First person, second person, third limited, third omniscient. All perspectives have their advantages and disadvantages, though you will eventually find your preference. Today, we’ll discuss each point of view and when they’re best used.
First Person: First person is what I’ll find in most YA novels. First person allows for the reader to create a greater connection with the protagonist, since they get to see everything through the protagonist’s eyes. It works best when the thoughts and perceptions of a character are more integral to a story than the objective observations and actions. However, first person can be a challenge if I don’t fully understand my character. It needs to be personal and have a voice specific to that character, otherwise the narration and the actions/dialogue of that character don’t match up. This will completely take the reader out of my novel.
Second Person: It’s not often you find a story written in second person, much less an entire novel. The main reason? It’s hard to pull off. By making the narration from the perspective of “you,” the reader suddenly expects to see everything as they normally would, perceive things through their own eyes as opposed to someone else's.

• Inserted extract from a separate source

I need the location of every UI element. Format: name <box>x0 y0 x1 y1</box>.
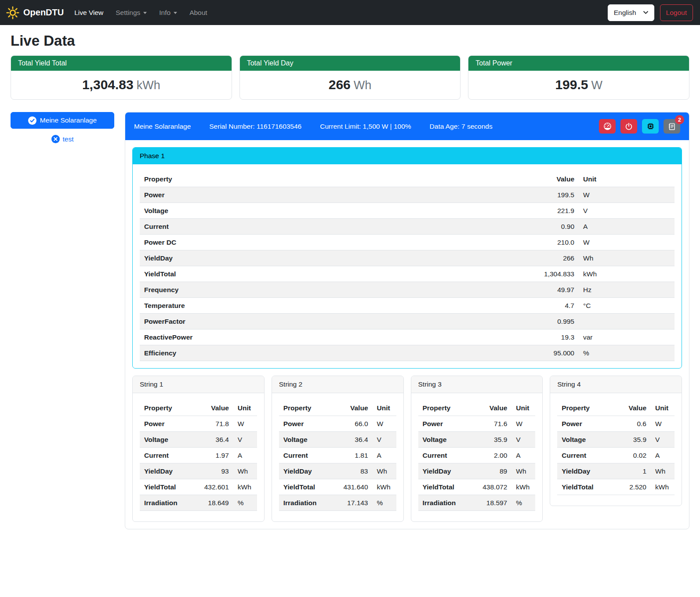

So you suddenly have the choice of either creating a more objective story, or adding the possibility of the perception of the narrator not matching up with the reader. Second person is best used for short fiction, and in works of horror, since most people will react similarly when placed in an eerie environment.
Third Person Objective: This is another hard one to pull off for a novel, since it removes that personal take readers often search for in a novel. It reads more like a documentary than anything else. However, this can be an advantage or a disadvantage, depending on the content of your novel. Crime novels or mystery novels benefit from a more objective perspective. The reader acts as an onlooker, watching the events of the mystery unfold without needing the perspective of a specific character.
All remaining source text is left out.